Perché è fondamentale misurare i risultati nel web marketing?

Come sappiamo se la nostra campagna di marketing sta funzionando? Il primo passo è misurare i risultati. E se parliamo di online marketing sarà ancora più facile “prendere le misure” rispetto ad una campagna offline. Vediamo perché e come misurare questi risultati.

Marketing tradizionale e online

Certo, qualcuno dirà che è un errore dividere il marketing tradizionale – offline – dall’online marketing perché oggigiorno quasi non può esserci strategia che non passi anche per canali digitali. Tuttavia, è bene sottolineare questa distinzione perché è quella che ci consente di fare analisi precise sui risultati delle campagne pubblicitarie. Spieghiamoci meglio: come sapere quante persone hanno visto un cartellone pubblicitario per la strada? Possiamo fare una stima in base al traffico pedonale o automobilistico, ma difficilmente avremo un link certo tra una vendita in negozio e quel preciso cartellone pubblicitario – salvo sottoporre un questionario ai clienti.

Nel marketing online invece è più semplice stabilire legami certi tra sponsorizzazione online e vendita su eCommerce. Questa sarà frutto del funnel di vendita che accompagna il cliente dall’annuncio al carrello dello store online. Conosciamo così il numero esatto delle persone che hanno visualizzato l’ads e quanti hanno finalizzato l’acquisto. Grazie ai KPIkey performance indicator – siamo in grado di calcolare il ritorno economico rispetto al costo della campagna calcolando il ROAS.

Rispetto al marketing tradizionale il vantaggio più grande è dato dalla possibilità di misurare ogni singolo elemento che compone una campagna di marketing digitale. Tutto può essere tracciato e misurato per disegnare una strategia di business che porti al risultato desiderato.

Cosa misurare nel marketing online

Le metriche da prendere in considerazione dipendono dallo strumento che si adotta per la campagna. Nell’e-mail marketing, ad esempio, è importante analizzare il tasso di apertura delle email – open rate – quanti cliccano il link inserito nella comunicazione – click through rate – e la percentuale di persone che decidono di non ricevere più questo genere di comunicazioni – unsubscription rate.

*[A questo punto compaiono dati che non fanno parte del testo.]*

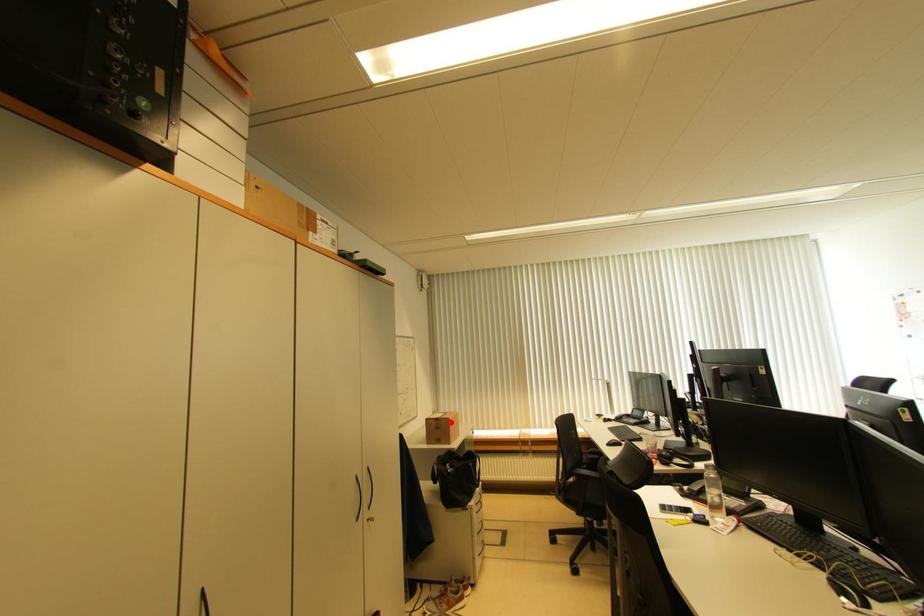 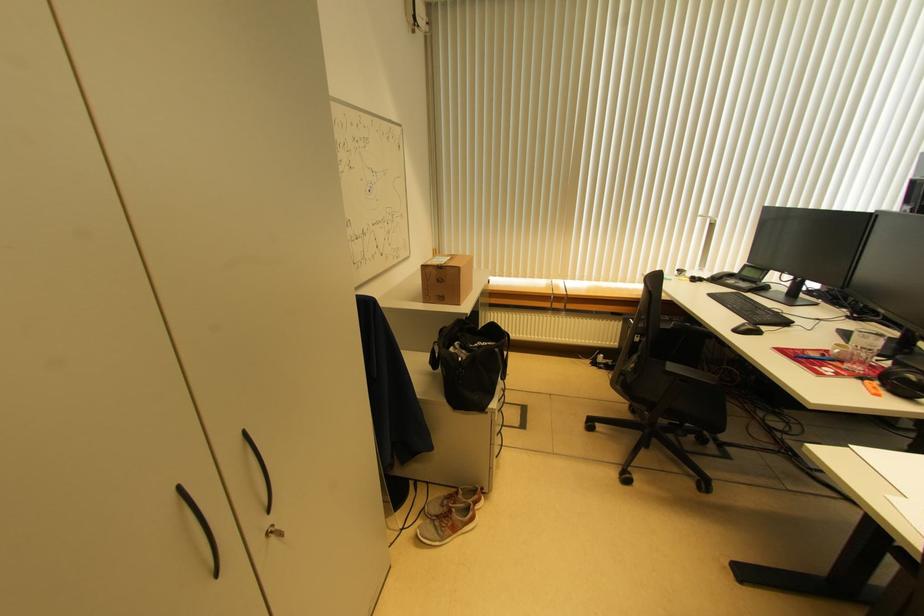 Locate, in the second image, the point that corresponds to the highlighted location in the first image.

(459, 272) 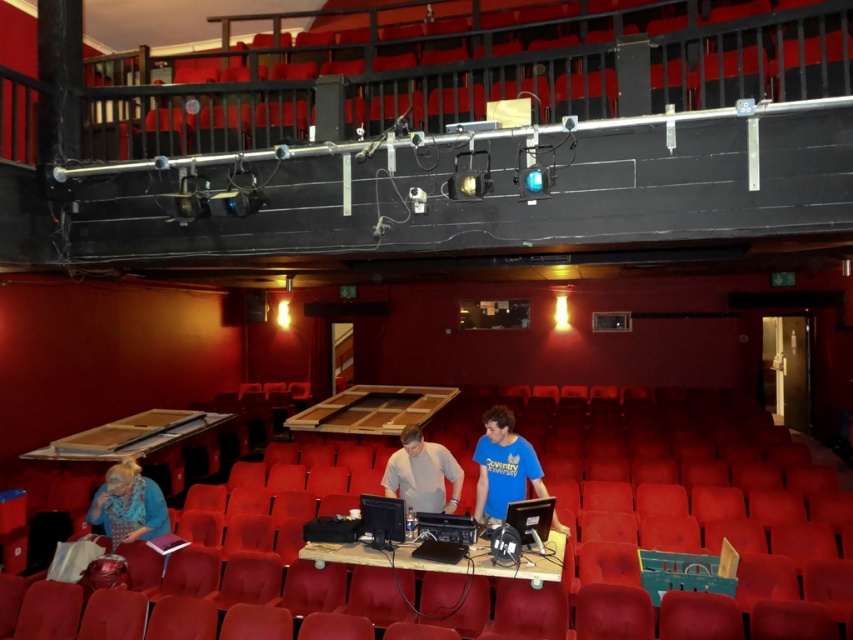 You are sitting in the theater and want to know which object takes up more horizontal space. Which one is wider between the light gray shirt at center and the blue fabric at lower left?

The blue fabric at lower left is wider than the light gray shirt at center. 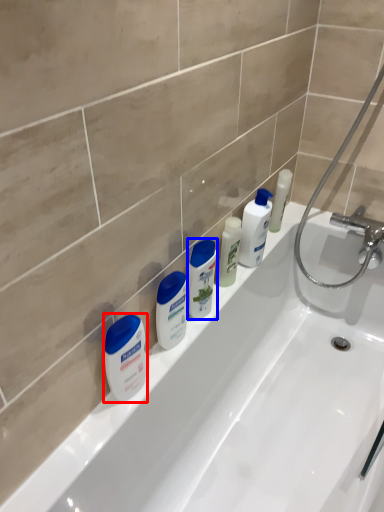 Question: Which point is closer to the camera, cleaning product (highlighted by a red box) or toiletry (highlighted by a blue box)?

Choices:
 (A) cleaning product
 (B) toiletry

Answer: (A) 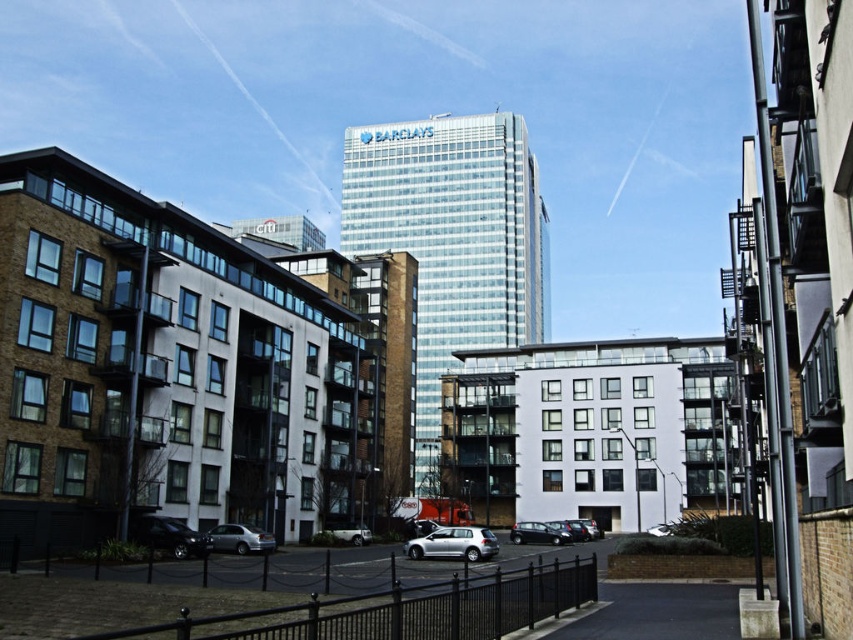 Question: Can you confirm if shiny black sedan at center is positioned to the right of metallic silver car at center?

Choices:
 (A) yes
 (B) no

Answer: (B)

Question: Does satin silver sedan at lower left have a larger size compared to shiny black sedan at center?

Choices:
 (A) yes
 (B) no

Answer: (B)

Question: Which object appears farthest from the camera in this image?

Choices:
 (A) shiny black sedan at lower left
 (B) satin silver car at center
 (C) satin silver sedan at lower left
 (D) silver metallic car at center

Answer: (D)

Question: Does shiny black sedan at lower left have a larger size compared to satin silver sedan at lower left?

Choices:
 (A) no
 (B) yes

Answer: (A)

Question: Estimate the real-world distances between objects in this image. Which object is farther from the satin silver car at center?

Choices:
 (A) metallic silver car at center
 (B) silver metallic car at center

Answer: (A)

Question: Which object appears farthest from the camera in this image?

Choices:
 (A) silver metallic car at center
 (B) satin silver sedan at lower left
 (C) shiny black sedan at lower left
 (D) metallic silver car at center

Answer: (A) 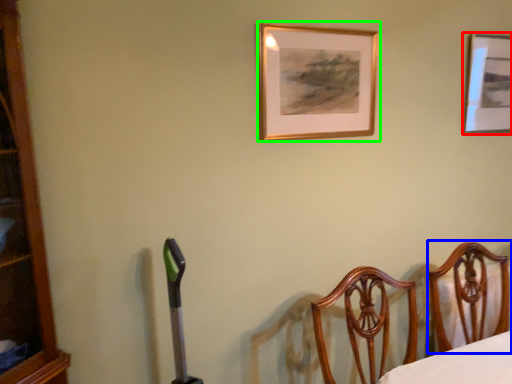 Question: Which object is the closest to the picture frame (highlighted by a red box)? Choose among these: furniture (highlighted by a blue box) or picture frame (highlighted by a green box).

Choices:
 (A) furniture
 (B) picture frame

Answer: (B) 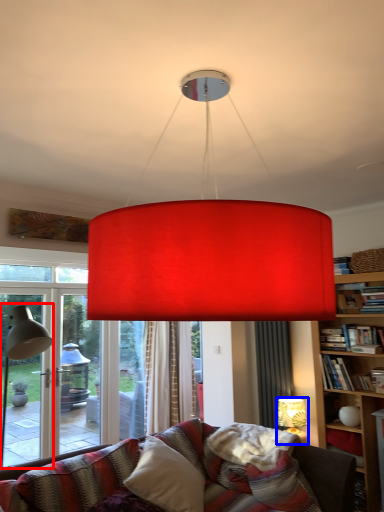 Question: Which object is closer to the camera taking this photo, table lamp (highlighted by a red box) or lamp (highlighted by a blue box)?

Choices:
 (A) table lamp
 (B) lamp

Answer: (A) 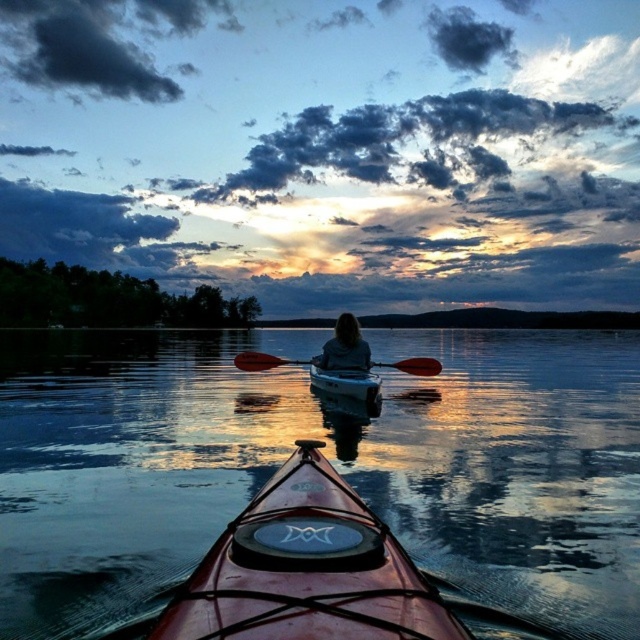 Question: Can you confirm if glossy water at center is bigger than dark brown hair at center?

Choices:
 (A) no
 (B) yes

Answer: (B)

Question: Among these objects, which one is nearest to the camera?

Choices:
 (A) orange paddle at center
 (B) matte white canoe at center

Answer: (B)

Question: Which object is the farthest from the shiny red canoe at center?

Choices:
 (A) dark brown hair at center
 (B) orange paddle at center

Answer: (B)

Question: Does shiny red canoe at center have a greater width compared to orange paddle at center?

Choices:
 (A) no
 (B) yes

Answer: (A)

Question: Is glossy water at center to the left of orange paddle at center from the viewer's perspective?

Choices:
 (A) yes
 (B) no

Answer: (A)

Question: Estimate the real-world distances between objects in this image. Which object is farther from the matte white canoe at center?

Choices:
 (A) orange paddle at center
 (B) dark brown hair at center
 (C) shiny red canoe at center
 (D) glossy water at center

Answer: (C) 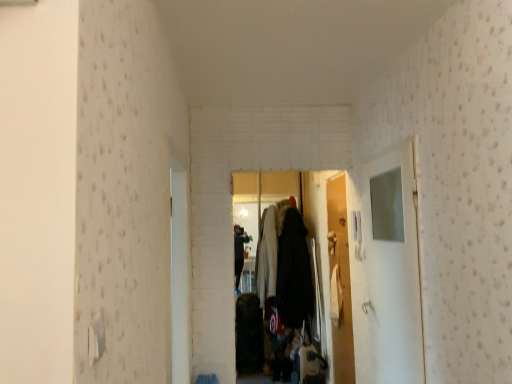 Question: Which direction should I rotate to look at white glossy door at center, the second door in the front-to-back sequence, — up or down?

Choices:
 (A) up
 (B) down

Answer: (B)

Question: From the image's perspective, would you say transparent glass door at right is shown under white glossy door at center, the second door in the front-to-back sequence?

Choices:
 (A) yes
 (B) no

Answer: (B)

Question: Considering the relative sizes of transparent glass door at right and white glossy door at center, the second door in the front-to-back sequence, in the image provided, is transparent glass door at right taller than white glossy door at center, the second door in the front-to-back sequence,?

Choices:
 (A) yes
 (B) no

Answer: (B)

Question: Is transparent glass door at right at the left side of white glossy door at center, which ranks as the 1th door in right-to-left order?

Choices:
 (A) yes
 (B) no

Answer: (B)

Question: Is white glossy door at center, the 1th door when ordered from back to front, at the back of transparent glass door at right?

Choices:
 (A) yes
 (B) no

Answer: (B)

Question: Can you confirm if transparent glass door at right is positioned to the right of white glossy door at center, the second door in the front-to-back sequence?

Choices:
 (A) yes
 (B) no

Answer: (A)

Question: Is transparent glass door at right smaller than white glossy door at center, the 1th door when ordered from back to front?

Choices:
 (A) yes
 (B) no

Answer: (B)

Question: From a real-world perspective, is white glossy door at center, the second door in the right-to-left sequence, on transparent glass door at right?

Choices:
 (A) yes
 (B) no

Answer: (A)

Question: From a real-world perspective, is white glossy door at center, which appears as the first door when viewed from the left, under transparent glass door at right?

Choices:
 (A) yes
 (B) no

Answer: (B)

Question: Is white glossy door at center, the 2th door when ordered from back to front, thinner than transparent glass door at right?

Choices:
 (A) no
 (B) yes

Answer: (B)

Question: Does white glossy door at center, which appears as the first door when viewed from the left, have a lesser height compared to transparent glass door at right?

Choices:
 (A) no
 (B) yes

Answer: (B)

Question: Is white glossy door at center, which appears as the first door when viewed from the left, positioned in front of transparent glass door at right?

Choices:
 (A) no
 (B) yes

Answer: (B)

Question: Is white glossy door at center, the second door in the right-to-left sequence, to the left of transparent glass door at right from the viewer's perspective?

Choices:
 (A) yes
 (B) no

Answer: (A)

Question: Is white glossy door at center, acting as the second door starting from the left, positioned before white glossy door at center, the 2th door when ordered from back to front?

Choices:
 (A) yes
 (B) no

Answer: (B)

Bisogna avere chiaro già da subito quando si programma una campagna pubblicitaria, quali risultati si vogliono ottenere e di conseguenza quali misurazioni vanno eseguite durante e dopo il lancio della campagna. Devono essere obiettivi specifici e misurabili, raggiungibili, realistici e prevedibili temporalmente. Poiché non si sta conducendo una campagna tradizionale, è possibile attuare modifiche in corso d’opera: un errore grave sarebbe aspettare il termine della campagna per misurare il risultato.

Magari dopo aver fatto un test A/B ci rendiamo conto che il design oppure il titolo o l’orario di invio dell’e-mail funziona meglio in un modo piuttosto che in un altro. Per mantenere la strategia coerente con gli obiettivi prefissati è possibile effettuare dei cambiamenti a campagna iniziata: dopo sarebbe troppo tardi e l’unico dato da raccogliere sarebbe il mancato raggiungimento dell’obiettivo.

Conclusione

Tutti i dati raccolti in corso e al termine della campagna pubblicitaria saranno materiale prezioso per le campagne di marketing future. Col tempo si avranno dati sufficienti per affinare le strategie pubblicitarie in grado di raccogliere risultati via via più soddisfacenti. Anche questo continuo progresso è un dato che va registrato e conservato, per confermare che il lavoro di online marketing prosegue sui binari giusti e, cosa più importante, riesce a portare risultati economici positivi. Non perdere tempo, inizia subito ad analizzare ogni aspetto della tua campagna!